Voila une raison de plus pour vivre et avoir patience. En pensant aussi à Renzo Maffei.

Hier matin j’étais en train de me rendre à Pontedera pour voir Renzo qui n’allait pas bien depuis un moment. Renzo, ces dernières années, avec Tom Benettollo et Rino Serri et beaucoup d’autres, avait donné vie à l’expérience inoubliable de Salam les jeunes de l’olivier, l’adoption à distance pour les enfants palestiniens. Il avait consacré des années importantes de sa vie et de son expérience aux enfants palestiniens, autour de lui s’étaient rassemblées les énergies les plus belles et plus propres de ce pays, de mon pays.

Avant que je m’engage sur l’autoroute, Agostino, un autre protagoniste de cette merveilleuse expérience de l’hôpital, m’a appelé pour me dire de ne plus venir. Pourquoi ? Renzo est mort.

Renzo était un dirigeant de Refondation, mon parti. Ce n’est pas à moi de le dire, mais ce parti va manquer aujourd’hui d’un de ses plus beaux morceaux, d’un de ceux qui m’ont fait aimer cette communauté de femmes et d’hommes passionnés de justice, amants de la liberté, constructeurs de paix et de futur.

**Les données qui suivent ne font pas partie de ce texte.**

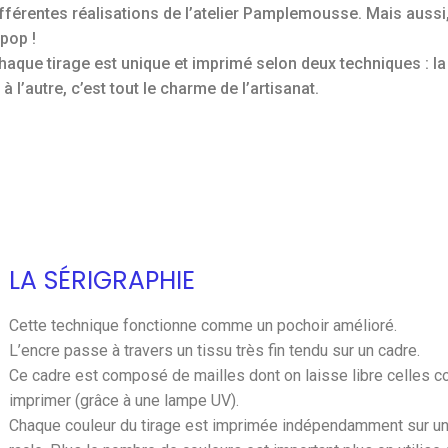
ifférentes réalisations de l’atelier Pamplemousse. Mais aussi,
pop !
aque tirage est unique et imprimé selon deux techniques : la 
à l’autre, c’est tout le charme de l’artisanat.
LA SÉRIGRAPHIE
Cette technique fonctionne comme un pochoir amélioré.
L’encre passe à travers un tissu très fin tendu sur un cadre.
Ce cadre est composé de mailles dont on laisse libre celles c
imprimer (grâce à une lampe UV).
Chaque couleur du tirage est imprimée indépendamment sur un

Renzo était un dirigeant de l’Arci, il a milité longtemps dans l’Arci enfants, avant d’assumer la responsabilité des politiques internationales de l’organisation en Toscane. Je présente mes condoléances à Paolo, président national de l’Arci, à Vincenzo, secrétaire régional, à Paolo Bernardini, et puis à Ambra, Raffaella, Roberto, Agostino, Paola et à tous les autres. A la chère Anna, à Donatella, à Brasilina et à Ambra, qui l’ont accompagné jusqu’à la fin de ce voyage va toute notre affection.